> **DIRECTIONS FOR THIS TASK**
Work out how many lines in the entries below include the word "middle". Give nothing but the number.

> **MATERIAL TO PROCESS**
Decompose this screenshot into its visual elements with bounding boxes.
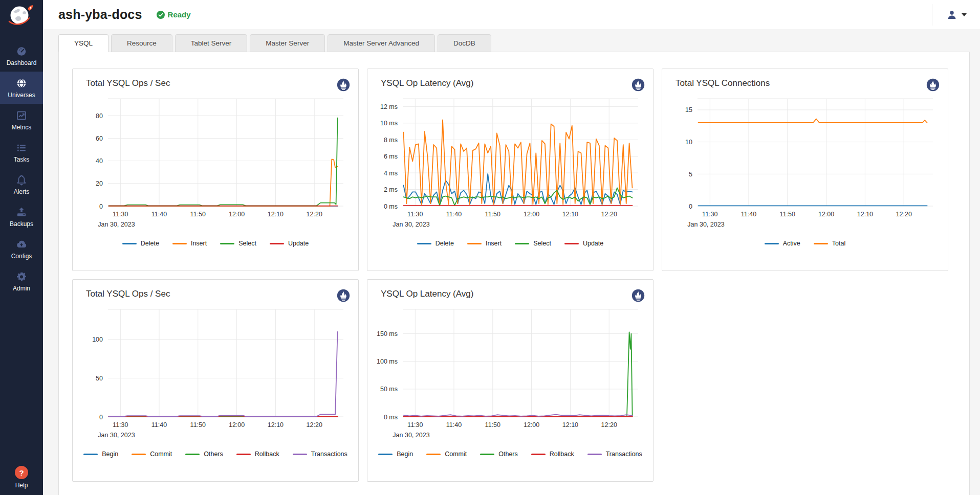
prometheus-icon[interactable] — [337, 78, 350, 92]
legend-swatch — [83, 454, 98, 455]
status-badge: Ready — [157, 10, 191, 19]
chart-card: YSQL Op Latency (Avg)0 ms2 ms4 ms6 ms8 m… — [367, 69, 654, 271]
chart-legend: DeleteInsertSelectUpdate — [367, 240, 653, 247]
legend-item: Commit — [426, 451, 467, 458]
svg-text:Jan 30, 2023: Jan 30, 2023 — [393, 221, 429, 228]
chart-card-header: Total YSQL Connections — [662, 69, 948, 92]
tab-tablet-server[interactable]: Tablet Server — [175, 34, 248, 52]
legend-label: Update — [288, 240, 309, 247]
prometheus-icon[interactable] — [926, 78, 940, 92]
legend-swatch — [480, 454, 494, 455]
svg-text:100 ms: 100 ms — [377, 358, 398, 365]
dashboard-icon — [15, 45, 28, 57]
tab-master-server[interactable]: Master Server — [250, 34, 325, 52]
tab-bar: YSQLResourceTablet ServerMaster ServerMa… — [58, 34, 980, 52]
help-icon: ? — [15, 466, 28, 479]
tab-ysql[interactable]: YSQL — [58, 34, 108, 52]
yugabyte-logo[interactable] — [6, 4, 37, 29]
tasks-icon — [15, 142, 28, 154]
svg-text:11:50: 11:50 — [485, 211, 500, 218]
svg-text:100: 100 — [92, 336, 103, 343]
svg-text:10 ms: 10 ms — [380, 120, 398, 127]
sidebar-item-backups[interactable]: Backups — [0, 200, 43, 233]
yugabyte-logo-icon — [6, 4, 37, 27]
tab-resource[interactable]: Resource — [111, 34, 172, 52]
user-menu[interactable] — [932, 4, 980, 26]
svg-text:5: 5 — [689, 171, 692, 178]
sidebar-item-universes[interactable]: Universes — [0, 72, 43, 104]
legend-item: Rollback — [531, 451, 574, 458]
sidebar-item-label: Backups — [10, 220, 33, 228]
legend-swatch — [426, 454, 441, 455]
sidebar-item-admin[interactable]: Admin — [0, 265, 43, 297]
legend-swatch — [378, 454, 393, 455]
tab-label: Resource — [127, 39, 157, 47]
sidebar-item-label: Configs — [11, 253, 32, 260]
svg-text:11:40: 11:40 — [446, 421, 462, 429]
svg-text:4 ms: 4 ms — [384, 170, 398, 177]
svg-text:11:40: 11:40 — [446, 211, 462, 218]
svg-text:11:30: 11:30 — [702, 211, 717, 218]
svg-text:12:10: 12:10 — [562, 421, 578, 429]
universes-icon — [15, 77, 28, 89]
legend-item: Commit — [132, 451, 172, 458]
svg-text:12:10: 12:10 — [268, 421, 284, 429]
sidebar-item-tasks[interactable]: Tasks — [0, 136, 43, 168]
legend-item: Begin — [378, 451, 413, 458]
svg-text:11:50: 11:50 — [780, 211, 795, 218]
sidebar-nav: DashboardUniversesMetricsTasksAlertsBack… — [0, 39, 43, 297]
prometheus-icon[interactable] — [631, 78, 645, 92]
legend-item: Update — [564, 240, 603, 247]
legend-label: Insert — [191, 240, 207, 247]
legend-label: Update — [583, 240, 603, 247]
svg-text:11:40: 11:40 — [741, 211, 756, 218]
sidebar-item-metrics[interactable]: Metrics — [0, 104, 43, 136]
header: ash-yba-docs Ready — [43, 0, 980, 29]
svg-text:11:50: 11:50 — [190, 421, 206, 429]
legend-swatch — [531, 454, 546, 455]
legend-swatch — [587, 454, 602, 455]
prometheus-icon[interactable] — [337, 289, 350, 302]
prometheus-icon[interactable] — [631, 289, 645, 302]
legend-item: Insert — [467, 240, 502, 247]
sidebar-item-help[interactable]: ? Help — [15, 466, 28, 489]
tab-label: Master Server Advanced — [343, 39, 419, 47]
sidebar-item-label: Dashboard — [7, 59, 37, 66]
legend-swatch — [220, 243, 234, 244]
svg-text:12:20: 12:20 — [307, 421, 322, 429]
sidebar-item-configs[interactable]: Configs — [0, 233, 43, 265]
legend-label: Active — [783, 240, 800, 247]
svg-text:11:30: 11:30 — [407, 421, 423, 429]
svg-text:Jan 30, 2023: Jan 30, 2023 — [393, 432, 429, 439]
svg-text:50 ms: 50 ms — [380, 386, 398, 393]
svg-text:20: 20 — [96, 180, 103, 187]
charts-grid: Total YSQL Ops / Sec02040608011:3011:401… — [59, 52, 969, 495]
svg-text:12:00: 12:00 — [818, 211, 834, 218]
legend-item: Insert — [172, 240, 207, 247]
svg-text:12:20: 12:20 — [896, 211, 912, 218]
svg-text:11:50: 11:50 — [190, 211, 206, 218]
legend-swatch — [765, 243, 779, 244]
sidebar-item-label: Metrics — [12, 124, 32, 131]
svg-text:12 ms: 12 ms — [380, 103, 398, 110]
help-label: Help — [15, 482, 28, 489]
sidebar-item-label: Admin — [13, 285, 30, 292]
sidebar-item-dashboard[interactable]: Dashboard — [0, 39, 43, 72]
svg-text:11:30: 11:30 — [113, 211, 128, 218]
legend-label: Begin — [397, 451, 413, 458]
legend-item: Rollback — [236, 451, 279, 458]
tab-master-server-advanced[interactable]: Master Server Advanced — [328, 34, 435, 52]
svg-text:0: 0 — [689, 203, 692, 210]
chart-legend: DeleteInsertSelectUpdate — [73, 240, 358, 247]
chart-legend: ActiveTotal — [662, 240, 948, 247]
legend-label: Commit — [445, 451, 467, 458]
svg-text:12:00: 12:00 — [229, 211, 245, 218]
tab-docdb[interactable]: DocDB — [438, 34, 491, 52]
legend-label: Delete — [141, 240, 159, 247]
legend-swatch — [236, 454, 251, 455]
metrics-icon — [15, 109, 28, 122]
legend-swatch — [122, 243, 137, 244]
sidebar-item-label: Universes — [8, 92, 35, 99]
metrics-panel: Total YSQL Ops / Sec02040608011:3011:401… — [58, 52, 970, 495]
sidebar-item-alerts[interactable]: Alerts — [0, 168, 43, 200]
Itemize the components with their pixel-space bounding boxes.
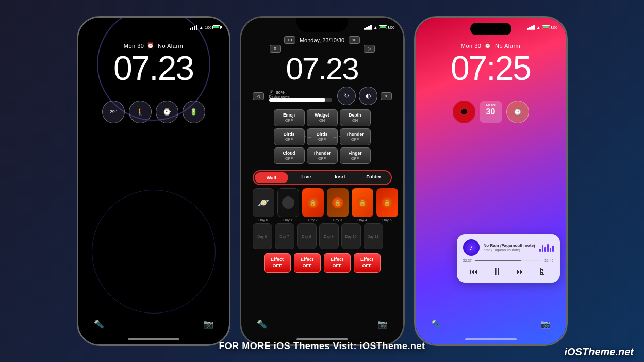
thumb-wrapper-4: 🔒 Day 4	[352, 188, 373, 222]
effect-btn-3[interactable]: EffectOFF	[324, 253, 351, 272]
phone-right: ▲ 100 Mon 30 ⏰ No Alarm 07:25	[414, 16, 568, 346]
camera-icon-mid[interactable]: 📷	[377, 319, 388, 329]
music-bars	[539, 243, 554, 252]
phone-middle-screen: ▲ 100 10 Monday, 23/10/30 10 0 ▷	[241, 18, 403, 344]
battery-fill-mid	[380, 26, 386, 28]
toggle-birds-1[interactable]: Birds OFF	[274, 128, 305, 145]
scroll-t9[interactable]: Day 9	[319, 223, 339, 249]
status-right: ▲ 100	[190, 25, 220, 30]
wp-thumb-2[interactable]: 🔒	[302, 188, 324, 217]
bar4	[547, 244, 549, 252]
toggle-row-3: Cloud OFF Thunder OFF Finger OFF	[253, 147, 392, 164]
notch-middle	[296, 18, 348, 32]
wp-thumb-3[interactable]: 🔒	[327, 188, 349, 217]
nav-btn-left-bot[interactable]: ◁	[253, 92, 264, 100]
widget-num: 30	[485, 107, 497, 117]
scroll-t7[interactable]: Day 7	[275, 223, 294, 249]
phone-left: ▲ 100 Mon 30 ⏰ No Alarm 07.23	[77, 16, 230, 346]
prev-button[interactable]: ⏮	[470, 267, 478, 276]
thumb-wrapper-0: 🪐 Day 0	[253, 188, 274, 222]
widgets-row-right: ⏺ MON 30 ⌚	[453, 101, 529, 123]
battery-info: 📱 90% Device power	[267, 90, 334, 102]
status-right-mid: ▲ 100	[364, 25, 394, 30]
date-text-middle: Monday, 23/10/30	[300, 37, 344, 43]
signal-bars	[190, 25, 197, 30]
wp-thumb-4[interactable]: 🔒	[352, 188, 373, 217]
lock-overlay-2: 🔒	[307, 197, 319, 208]
dynamic-island-right	[470, 23, 511, 35]
flashlight-icon-left[interactable]: 🔦	[94, 319, 104, 329]
toggle-thunder-2[interactable]: Thunder OFF	[307, 147, 338, 164]
battery-box-right: 100	[542, 25, 557, 30]
clock-right: 07:25	[451, 51, 531, 85]
effect-btn-2[interactable]: EffectOFF	[294, 253, 321, 272]
toggle-depth[interactable]: Depth ON	[340, 109, 371, 126]
effect-btn-1[interactable]: EffectOFF	[264, 253, 291, 272]
battery-fill	[213, 26, 219, 28]
next-button[interactable]: ⏭	[516, 267, 524, 276]
battery-nav-row: ◁ 📱 90% Device power ↻ ◐ 9	[253, 87, 392, 105]
toggle-row-1: Emoji OFF Widget ON Depth ON	[253, 109, 392, 126]
scroll-row: Day 6 Day 7 Day 8 Day 9 Day 10 Day 11	[253, 223, 392, 249]
wifi-icon: ▲	[199, 25, 203, 30]
alarm-text-right: No Alarm	[495, 43, 520, 49]
toggle-cloud[interactable]: Cloud OFF	[274, 147, 305, 164]
toggle-finger[interactable]: Finger OFF	[340, 147, 371, 164]
scroll-t8[interactable]: Day 8	[297, 223, 317, 249]
lock-overlay-3: 🔒	[332, 197, 343, 208]
nav-btn-right-top[interactable]: 10	[349, 36, 360, 44]
nav-btn-right-mid[interactable]: ▷	[364, 45, 375, 53]
nav-btn-left-top[interactable]: 10	[284, 36, 295, 44]
flashlight-icon-right[interactable]: 🔦	[431, 319, 441, 329]
watermark-text: FOR MORE iOS Themes Visit: iOSTheme.net	[219, 341, 425, 352]
flashlight-icon-mid[interactable]: 🔦	[257, 319, 267, 329]
tab-wall[interactable]: Wall	[255, 172, 289, 183]
tab-insrt[interactable]: Insrt	[323, 171, 357, 184]
toggle-birds-2[interactable]: Birds OFF	[307, 128, 338, 145]
toggle-thunder-1[interactable]: Thunder OFF	[340, 128, 371, 145]
scroll-t10[interactable]: Day 10	[341, 223, 361, 249]
music-artist: note (Fagamouth note)	[484, 248, 535, 252]
music-time-end: 32:45	[544, 259, 554, 262]
tab-folder[interactable]: Folder	[357, 171, 391, 184]
wp-thumb-dark[interactable]	[277, 188, 299, 217]
lock-overlay-5: 🔒	[382, 197, 393, 208]
day-label-1: Day 1	[283, 218, 292, 222]
day-label-2: Day 2	[308, 218, 317, 222]
music-title: No Rain (Fagamouth note)	[484, 243, 535, 249]
camera-icon-left[interactable]: 📷	[203, 319, 213, 329]
phone-left-screen: ▲ 100 Mon 30 ⏰ No Alarm 07.23	[78, 18, 229, 344]
lock-overlay-4: 🔒	[357, 197, 368, 208]
day-label-3: Day 3	[333, 218, 342, 222]
bar6	[552, 246, 554, 252]
bar3	[544, 247, 546, 252]
status-right-right: ▲ 100	[527, 25, 557, 30]
progress-fill	[475, 260, 521, 261]
battery-box: 100	[205, 25, 220, 30]
music-controls: ⏮ ⏸ ⏭ 🎛	[463, 266, 554, 277]
scroll-t6[interactable]: Day 6	[253, 223, 272, 249]
widget-date: MON 30	[480, 101, 502, 123]
progress-track	[475, 260, 541, 261]
camera-icon-right[interactable]: 📷	[540, 319, 551, 329]
battery-icon-right	[542, 25, 550, 29]
bottom-controls-left: 🔦 📷	[78, 319, 229, 329]
thumb-wrapper-5: 🔒 Day 5	[376, 188, 398, 222]
nav-btn-left-mid[interactable]: 0	[270, 45, 281, 53]
toggle-widget[interactable]: Widget ON	[307, 109, 338, 126]
wp-thumb-5[interactable]: 🔒	[376, 188, 398, 217]
scroll-t11[interactable]: Day 11	[364, 223, 383, 249]
equalizer-icon[interactable]: 🎛	[538, 267, 547, 276]
effect-btn-4[interactable]: EffectOFF	[354, 253, 381, 272]
phone-right-screen: ▲ 100 Mon 30 ⏰ No Alarm 07:25	[416, 18, 566, 344]
battery-row: 📱 90%	[269, 90, 332, 95]
tab-live[interactable]: Live	[289, 171, 323, 184]
battery-icon-mid	[379, 25, 387, 29]
toggle-emoji[interactable]: Emoji OFF	[274, 109, 305, 126]
battery-bar-fill	[269, 98, 326, 102]
nav-btn-right-bot[interactable]: 9	[381, 92, 392, 100]
music-time-start: 32:37	[463, 259, 472, 262]
battery-box-mid: 100	[379, 25, 394, 30]
pause-button[interactable]: ⏸	[492, 266, 502, 277]
wp-thumb-planet[interactable]: 🪐	[253, 188, 274, 217]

> **ANSWER SECTION**
3